## REQUIRED WORK:
Word for word, reproduce all entries below, leaving every picture out.

[Entries taken from a collection]
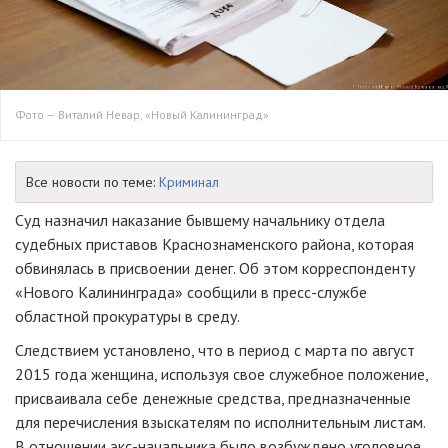
Фото — Виталий Невар, «Новый Калининград»
Все новости по теме:
Криминал
Суд назначил наказание бывшему начальнику отдела
судебных приставов Краснознаменского района, которая
обвинялась в присвоении денег. Об этом корреспонденту
«Нового Калининграда» сообщили в пресс-службе
областной прокуратуры в среду.
Следствием установлено, что в период с марта по август
2015 года женщина, используя свое служебное положение,
присваивала себе денежные средства, предназначенные
для перечисления взыскателям по исполнительным листам.
В отношении экс-начальника было возбуждено уголовное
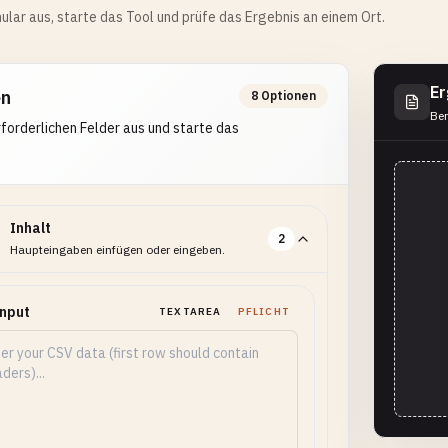
ular aus, starte das Tool und prüfe das Ergebnis an einem Ort.
Er
en
8 Optionen
Ber
erforderlichen Felder aus und starte das
Inhalt
2
Haupteingaben einfügen oder eingeben.
Input
TEXTAREA
PFLICHT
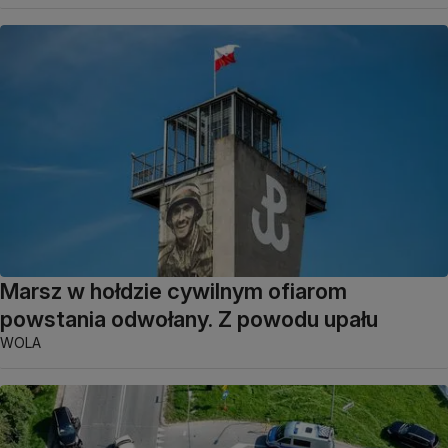
Marsz w hołdzie cywilnym ofiarom
powstania odwołany. Z powodu upału
WOLA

## SOLUTION FOR THIS PROBLEM:
Фото — Виталий Невар, «Новый Калининград»
Все новости по теме:
Криминал
Суд назначил наказание бывшему начальнику отдела
судебных приставов Краснознаменского района, которая
обвинялась в присвоении денег. Об этом корреспонденту
«Нового Калининграда» сообщили в пресс-службе
областной прокуратуры в среду.
Следствием установлено, что в период с марта по август
2015 года женщина, используя свое служебное положение,
присваивала себе денежные средства, предназначенные
для перечисления взыскателям по исполнительным листам.
В отношении экс-начальника было возбуждено уголовное
ular aus, starte das Tool und prüfe das Ergebnis an einem Ort.
Er
en
8 Optionen
Ber
erforderlichen Felder aus und starte das
Inhalt
2
Haupteingaben einfügen oder eingeben.
Input
TEXTAREA
PFLICHT
Marsz w hołdzie cywilnym ofiarom
powstania odwołany. Z powodu upału
WOLA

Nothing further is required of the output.